Mi premisa básica es que la naturaleza fáctica o ficticia -Historia o Ficción- de un hecho establece (o debería) una frontera booleana. Nunca debemos dejar de ser capaces de distinguir entre lo real y lo imaginario, la verdad y la mentira.

A partir de aquí, todo sería posible. Cualquier combinación de Historia y Ficción que parta de una firme convención sobre la incompatible naturaleza de sus orígenes está bien encaminada. La final de la Champions League es posible porque el fútbol tiene reglas, y la Literatura lo es también gracias a ellas. La distinción elemental entre lo real y lo fantasioso es primordial.

Una vez más: perdón por la perogrullada. Pero es que vivimos en tiempos en los que todo parece valer, incluso negar los principios aristotélicos de identidad y verdad -A no puede ser A y B a la vez- y por ahí no paso. No porque esté en desacuerdo con la multiculturalidad y la corrección de las opciones políticas, o quizás porque, en efecto, mi tolerancia a la diversidad termina cuando me quieran aceptar que algo puede ser blanco y negro a la vez. Sobre todo si no me lo razonan.

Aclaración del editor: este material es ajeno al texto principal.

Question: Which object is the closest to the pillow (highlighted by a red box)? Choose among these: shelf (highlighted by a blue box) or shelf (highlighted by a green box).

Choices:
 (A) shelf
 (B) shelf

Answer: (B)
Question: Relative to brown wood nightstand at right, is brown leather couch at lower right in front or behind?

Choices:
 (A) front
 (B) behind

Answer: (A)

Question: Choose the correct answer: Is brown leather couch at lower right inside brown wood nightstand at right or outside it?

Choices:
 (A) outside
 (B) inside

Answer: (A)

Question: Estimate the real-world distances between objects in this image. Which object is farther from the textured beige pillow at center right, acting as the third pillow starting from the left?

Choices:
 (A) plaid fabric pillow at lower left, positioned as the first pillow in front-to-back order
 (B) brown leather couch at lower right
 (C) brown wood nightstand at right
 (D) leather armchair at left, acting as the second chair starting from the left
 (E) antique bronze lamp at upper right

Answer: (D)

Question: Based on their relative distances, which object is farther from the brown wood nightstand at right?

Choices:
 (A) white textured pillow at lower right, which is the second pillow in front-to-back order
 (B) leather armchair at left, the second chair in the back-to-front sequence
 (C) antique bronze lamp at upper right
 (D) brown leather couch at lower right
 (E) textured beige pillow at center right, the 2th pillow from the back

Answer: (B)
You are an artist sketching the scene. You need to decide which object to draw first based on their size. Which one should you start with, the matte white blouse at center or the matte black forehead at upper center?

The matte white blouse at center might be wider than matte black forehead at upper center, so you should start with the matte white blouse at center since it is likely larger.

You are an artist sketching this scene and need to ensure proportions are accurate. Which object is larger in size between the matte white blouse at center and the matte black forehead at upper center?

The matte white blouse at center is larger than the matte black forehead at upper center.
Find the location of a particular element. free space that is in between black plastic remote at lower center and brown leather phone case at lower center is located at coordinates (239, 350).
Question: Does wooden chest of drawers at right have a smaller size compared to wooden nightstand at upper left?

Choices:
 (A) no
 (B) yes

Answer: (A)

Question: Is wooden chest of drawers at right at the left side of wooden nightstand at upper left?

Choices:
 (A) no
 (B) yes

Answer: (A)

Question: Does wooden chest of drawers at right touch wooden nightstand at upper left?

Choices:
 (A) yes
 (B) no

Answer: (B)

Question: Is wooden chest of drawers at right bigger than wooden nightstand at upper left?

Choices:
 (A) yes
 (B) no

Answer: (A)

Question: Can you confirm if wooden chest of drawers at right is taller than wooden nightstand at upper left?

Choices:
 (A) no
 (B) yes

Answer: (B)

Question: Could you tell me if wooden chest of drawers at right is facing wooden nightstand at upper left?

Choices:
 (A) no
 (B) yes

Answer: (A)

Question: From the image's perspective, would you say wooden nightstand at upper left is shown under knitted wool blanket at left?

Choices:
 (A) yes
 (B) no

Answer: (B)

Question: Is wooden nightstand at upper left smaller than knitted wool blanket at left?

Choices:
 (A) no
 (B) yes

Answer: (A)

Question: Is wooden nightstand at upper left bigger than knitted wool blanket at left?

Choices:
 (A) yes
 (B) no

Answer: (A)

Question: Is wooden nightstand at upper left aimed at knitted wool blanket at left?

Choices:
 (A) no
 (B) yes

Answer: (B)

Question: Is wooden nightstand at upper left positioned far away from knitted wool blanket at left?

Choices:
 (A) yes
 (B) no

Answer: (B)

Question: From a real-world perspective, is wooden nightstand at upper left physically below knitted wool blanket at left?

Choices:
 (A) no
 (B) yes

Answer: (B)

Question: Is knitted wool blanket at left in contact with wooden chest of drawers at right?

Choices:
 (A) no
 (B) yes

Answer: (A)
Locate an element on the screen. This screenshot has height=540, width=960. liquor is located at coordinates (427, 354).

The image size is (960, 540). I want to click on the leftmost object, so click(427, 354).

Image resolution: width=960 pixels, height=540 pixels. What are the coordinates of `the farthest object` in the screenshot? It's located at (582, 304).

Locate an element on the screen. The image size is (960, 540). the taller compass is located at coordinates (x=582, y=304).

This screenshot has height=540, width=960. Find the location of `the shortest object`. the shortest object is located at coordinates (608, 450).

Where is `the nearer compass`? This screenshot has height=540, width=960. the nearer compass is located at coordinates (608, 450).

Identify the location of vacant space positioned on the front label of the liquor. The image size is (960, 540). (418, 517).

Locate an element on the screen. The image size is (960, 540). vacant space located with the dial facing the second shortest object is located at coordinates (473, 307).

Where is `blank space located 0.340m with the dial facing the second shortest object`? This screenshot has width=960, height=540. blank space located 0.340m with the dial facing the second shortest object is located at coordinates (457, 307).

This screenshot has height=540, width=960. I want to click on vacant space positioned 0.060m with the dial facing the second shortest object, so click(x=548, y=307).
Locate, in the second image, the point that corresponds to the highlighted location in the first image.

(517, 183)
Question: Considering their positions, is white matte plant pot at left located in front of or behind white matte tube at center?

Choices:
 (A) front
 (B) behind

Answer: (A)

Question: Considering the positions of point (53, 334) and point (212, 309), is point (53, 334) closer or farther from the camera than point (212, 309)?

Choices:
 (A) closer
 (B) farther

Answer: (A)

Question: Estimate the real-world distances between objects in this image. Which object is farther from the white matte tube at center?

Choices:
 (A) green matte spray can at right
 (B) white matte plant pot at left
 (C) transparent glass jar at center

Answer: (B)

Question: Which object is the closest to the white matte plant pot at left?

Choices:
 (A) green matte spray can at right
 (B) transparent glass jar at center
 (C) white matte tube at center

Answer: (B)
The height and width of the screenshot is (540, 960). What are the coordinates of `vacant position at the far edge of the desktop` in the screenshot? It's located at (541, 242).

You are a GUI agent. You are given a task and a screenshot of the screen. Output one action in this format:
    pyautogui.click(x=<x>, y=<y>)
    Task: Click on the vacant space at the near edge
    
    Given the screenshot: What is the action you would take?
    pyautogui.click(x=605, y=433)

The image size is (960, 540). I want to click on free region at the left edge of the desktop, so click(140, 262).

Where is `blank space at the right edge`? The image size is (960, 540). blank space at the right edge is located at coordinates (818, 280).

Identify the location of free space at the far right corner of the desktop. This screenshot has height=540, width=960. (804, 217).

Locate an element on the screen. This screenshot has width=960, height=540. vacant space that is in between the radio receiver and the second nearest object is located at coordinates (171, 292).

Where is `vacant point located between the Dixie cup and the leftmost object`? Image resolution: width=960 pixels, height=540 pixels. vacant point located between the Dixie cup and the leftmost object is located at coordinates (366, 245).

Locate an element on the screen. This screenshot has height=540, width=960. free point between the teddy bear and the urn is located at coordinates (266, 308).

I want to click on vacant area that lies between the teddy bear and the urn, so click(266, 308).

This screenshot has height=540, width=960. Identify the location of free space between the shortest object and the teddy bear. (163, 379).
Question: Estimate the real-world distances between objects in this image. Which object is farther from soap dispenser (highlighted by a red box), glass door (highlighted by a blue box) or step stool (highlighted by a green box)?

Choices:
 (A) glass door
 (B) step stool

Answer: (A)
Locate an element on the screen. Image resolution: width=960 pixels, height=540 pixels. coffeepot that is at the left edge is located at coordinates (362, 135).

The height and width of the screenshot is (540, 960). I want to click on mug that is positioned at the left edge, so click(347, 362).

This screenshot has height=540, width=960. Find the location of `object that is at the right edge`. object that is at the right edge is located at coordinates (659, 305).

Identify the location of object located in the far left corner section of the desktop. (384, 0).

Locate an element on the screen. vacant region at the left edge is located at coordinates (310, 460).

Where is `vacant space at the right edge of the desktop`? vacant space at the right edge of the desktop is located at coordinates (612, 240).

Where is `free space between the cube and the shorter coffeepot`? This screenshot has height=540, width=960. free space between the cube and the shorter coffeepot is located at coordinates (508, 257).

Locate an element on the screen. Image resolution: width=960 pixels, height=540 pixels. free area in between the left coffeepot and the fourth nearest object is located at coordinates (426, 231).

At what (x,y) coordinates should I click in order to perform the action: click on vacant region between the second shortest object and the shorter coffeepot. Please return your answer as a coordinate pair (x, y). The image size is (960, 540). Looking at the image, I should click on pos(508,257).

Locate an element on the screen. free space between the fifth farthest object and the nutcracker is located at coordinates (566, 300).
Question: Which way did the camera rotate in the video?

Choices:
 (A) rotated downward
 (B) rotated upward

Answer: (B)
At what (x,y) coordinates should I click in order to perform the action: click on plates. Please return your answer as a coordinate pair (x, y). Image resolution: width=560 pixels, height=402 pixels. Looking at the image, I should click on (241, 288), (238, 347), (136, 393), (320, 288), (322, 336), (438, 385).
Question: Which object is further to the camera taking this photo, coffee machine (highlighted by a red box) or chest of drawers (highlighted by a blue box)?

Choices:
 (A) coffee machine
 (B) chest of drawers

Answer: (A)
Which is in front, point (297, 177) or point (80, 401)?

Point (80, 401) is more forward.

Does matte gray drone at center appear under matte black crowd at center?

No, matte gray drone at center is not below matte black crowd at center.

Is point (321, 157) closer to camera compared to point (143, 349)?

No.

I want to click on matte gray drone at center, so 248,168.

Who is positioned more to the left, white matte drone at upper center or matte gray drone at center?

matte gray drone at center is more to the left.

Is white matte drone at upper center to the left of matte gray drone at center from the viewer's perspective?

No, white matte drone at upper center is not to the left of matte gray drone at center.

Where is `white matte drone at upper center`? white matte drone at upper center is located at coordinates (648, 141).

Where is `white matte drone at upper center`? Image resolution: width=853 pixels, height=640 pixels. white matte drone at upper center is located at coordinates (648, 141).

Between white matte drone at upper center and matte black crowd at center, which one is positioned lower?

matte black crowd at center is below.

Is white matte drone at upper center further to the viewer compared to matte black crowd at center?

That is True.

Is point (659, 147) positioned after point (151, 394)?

La definición atómica de lo factual no es casual. Es cierto que el mismo concepto de átomo -lo indivisible, etimológicamente- ha sido puesto en cuestión por la Física moderna, mediante sucesivas particiones de la unidad básica de la materia que han terminado por hacernos creer que en realidad todo lo que vemos, comemos, somos, creemos y tocamos son sólo entidades mentales adecuadamente construidas, convenciones con impacto sensorial.

¿Hay verdaderamente un átomo narrativo, una unidad indivisible de lo verdadero -hechos? Filosófica y narrativamente hablando, sin duda. Sin embargo, la imaginación reclama territorios cada vez más amplios, en los que todo pueda ser cuestionable, negable, opinable, elegible. Veremos cómo acaba todo esto.